Virgin
He ran across the hatch and searched the entire afterdeck but could not find a trace of her. So he ran and told the captain.
Liam Harrity puffed his pipe and stared out at him from the mass of red hair that encircled his face.
“What have we discussed about you hitting the Jameson’s while you’re on duty, Denny?” he said.
“Captain, I swear, I haven’t touched a drop to me lips since last night.” Maguire leaned closer. “Here. Smell me breath.”
The captain waved him off. “I don’t want to be smelling your foul breath! Just get to your bunk and don’t be after coming to me with anymore stories of women on my ship. Get!”
Dennis Maguire got, but he knew in his heart there’d been someone out there in the storm tonight. And somehow he knew they hadn’t seen the last of her.
Paraiso
“Charlie, Charlie, Charlie,” the Senador said, shaking his head sadly.
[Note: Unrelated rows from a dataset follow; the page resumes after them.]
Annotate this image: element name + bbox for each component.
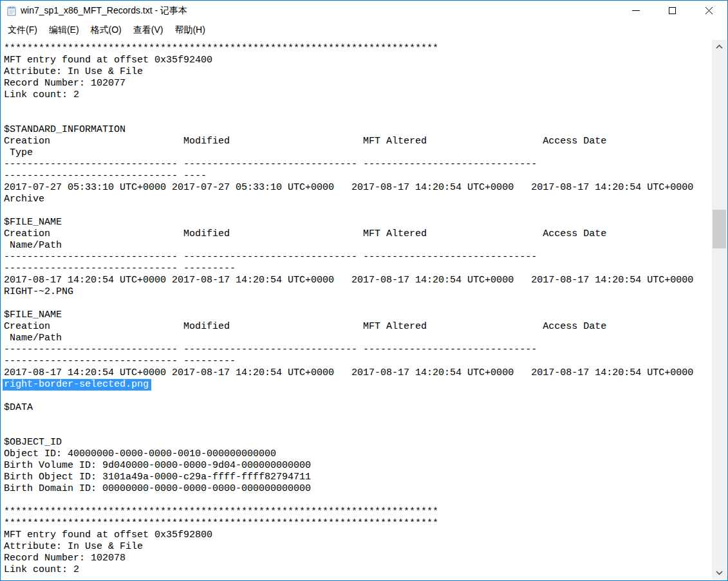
text-line[interactable]: Birth Volume ID: 9d040000-0000-0000-9d04…: [4, 460, 712, 472]
text-line[interactable]: Archive: [4, 194, 712, 205]
text-line[interactable]: [4, 495, 712, 506]
vertical-scrollbar[interactable]: [712, 40, 727, 580]
text-line[interactable]: [4, 101, 712, 113]
text-line[interactable]: Creation Modified MFT Altered Access Dat…: [4, 136, 712, 147]
menu-item-file[interactable]: 文件(F): [2, 22, 43, 39]
title-bar[interactable]: win7_sp1_x86_MFT_Records.txt - 记事本: [1, 1, 727, 21]
scrollbar-thumb[interactable]: [713, 210, 726, 248]
menu-bar: 文件(F) 编辑(E) 格式(O) 查看(V) 帮助(H): [1, 21, 727, 40]
selected-text[interactable]: right-border-selected.png: [3, 379, 151, 391]
window-controls: [617, 1, 727, 21]
text-line[interactable]: Name/Path: [4, 333, 712, 344]
menu-item-view[interactable]: 查看(V): [127, 22, 169, 39]
text-line[interactable]: Object ID: 40000000-0000-0000-0010-00000…: [4, 448, 712, 460]
text-line[interactable]: RIGHT-~2.PNG: [4, 286, 712, 298]
text-line[interactable]: Attribute: In Use & File: [4, 541, 712, 553]
text-line[interactable]: MFT entry found at offset 0x35f92800: [4, 530, 712, 541]
text-line[interactable]: ------------------------------ ---------: [4, 263, 712, 275]
chevron-up-icon: [716, 44, 723, 49]
menu-item-format[interactable]: 格式(O): [85, 22, 127, 39]
window-title: win7_sp1_x86_MFT_Records.txt - 记事本: [21, 5, 187, 17]
text-line[interactable]: Birth Object ID: 3101a49a-0000-c29a-ffff…: [4, 472, 712, 483]
text-line[interactable]: Type: [4, 147, 712, 159]
text-line[interactable]: Record Number: 102077: [4, 78, 712, 89]
maximize-button[interactable]: [654, 1, 691, 21]
text-line[interactable]: Creation Modified MFT Altered Access Dat…: [4, 321, 712, 333]
text-line[interactable]: 2017-08-17 14:20:54 UTC+0000 2017-08-17 …: [4, 275, 712, 286]
text-line[interactable]: 2017-07-27 05:33:10 UTC+0000 2017-07-27 …: [4, 182, 712, 194]
text-line[interactable]: ------------------------------ ----: [4, 171, 712, 182]
text-line[interactable]: [4, 113, 712, 124]
text-line[interactable]: $DATA: [4, 402, 712, 414]
text-line[interactable]: 2017-08-17 14:20:54 UTC+0000 2017-08-17 …: [4, 367, 712, 379]
text-line[interactable]: Link count: 2: [4, 564, 712, 576]
text-line[interactable]: [4, 205, 712, 217]
text-line[interactable]: $OBJECT_ID: [4, 437, 712, 448]
text-line[interactable]: [4, 414, 712, 425]
text-line[interactable]: [4, 391, 712, 402]
text-line[interactable]: ****************************************…: [4, 43, 712, 55]
text-line[interactable]: ------------------------------ ---------…: [4, 252, 712, 263]
edit-area[interactable]: ****************************************…: [1, 40, 712, 580]
text-line[interactable]: ****************************************…: [4, 506, 712, 518]
text-line[interactable]: right-border-selected.png: [4, 379, 712, 391]
text-line[interactable]: Attribute: In Use & File: [4, 66, 712, 78]
text-line[interactable]: $FILE_NAME: [4, 217, 712, 228]
menu-item-help[interactable]: 帮助(H): [169, 22, 210, 39]
text-line[interactable]: ------------------------------ ---------…: [4, 344, 712, 356]
text-line[interactable]: Record Number: 102078: [4, 553, 712, 564]
text-line[interactable]: [4, 425, 712, 437]
scroll-down-button[interactable]: [712, 566, 727, 580]
close-icon: [705, 6, 713, 15]
close-button[interactable]: [691, 1, 727, 21]
text-line[interactable]: $FILE_NAME: [4, 309, 712, 321]
scroll-up-button[interactable]: [712, 40, 727, 53]
text-line[interactable]: Link count: 2: [4, 89, 712, 101]
text-line[interactable]: ------------------------------ ---------: [4, 356, 712, 367]
text-line[interactable]: ------------------------------ ---------…: [4, 159, 712, 171]
maximize-icon: [669, 7, 676, 14]
text-line[interactable]: [4, 298, 712, 309]
minimize-button[interactable]: [617, 1, 654, 21]
text-line[interactable]: ****************************************…: [4, 518, 712, 530]
text-line[interactable]: MFT entry found at offset 0x35f92400: [4, 55, 712, 66]
text-line[interactable]: Birth Domain ID: 00000000-0000-0000-0000…: [4, 483, 712, 495]
text-line[interactable]: Creation Modified MFT Altered Access Dat…: [4, 228, 712, 240]
notepad-icon: [6, 6, 17, 16]
chevron-down-icon: [716, 571, 723, 575]
text-line[interactable]: Name/Path: [4, 240, 712, 252]
notepad-window: win7_sp1_x86_MFT_Records.txt - 记事本 文件(F)…: [0, 0, 728, 581]
menu-item-edit[interactable]: 编辑(E): [43, 22, 85, 39]
minimize-icon: [632, 10, 640, 11]
text-line[interactable]: $STANDARD_INFORMATION: [4, 124, 712, 136]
Emilio Sanchez stood at a respectful distance from the father and son confrontation. He had moved to leave the great room after delivering Charlie here, but the Senador had motioned him to stay. Emilio was proud of the Senador’s show of trust and confidence in him, but it pained him to see this great man in such distress. So Emilio stepped back against the great fireplace and stared out at the seamless blackness beyond the windows where the clouded night sky merged with the Pacific. He watched their reflections in the glass. And listened.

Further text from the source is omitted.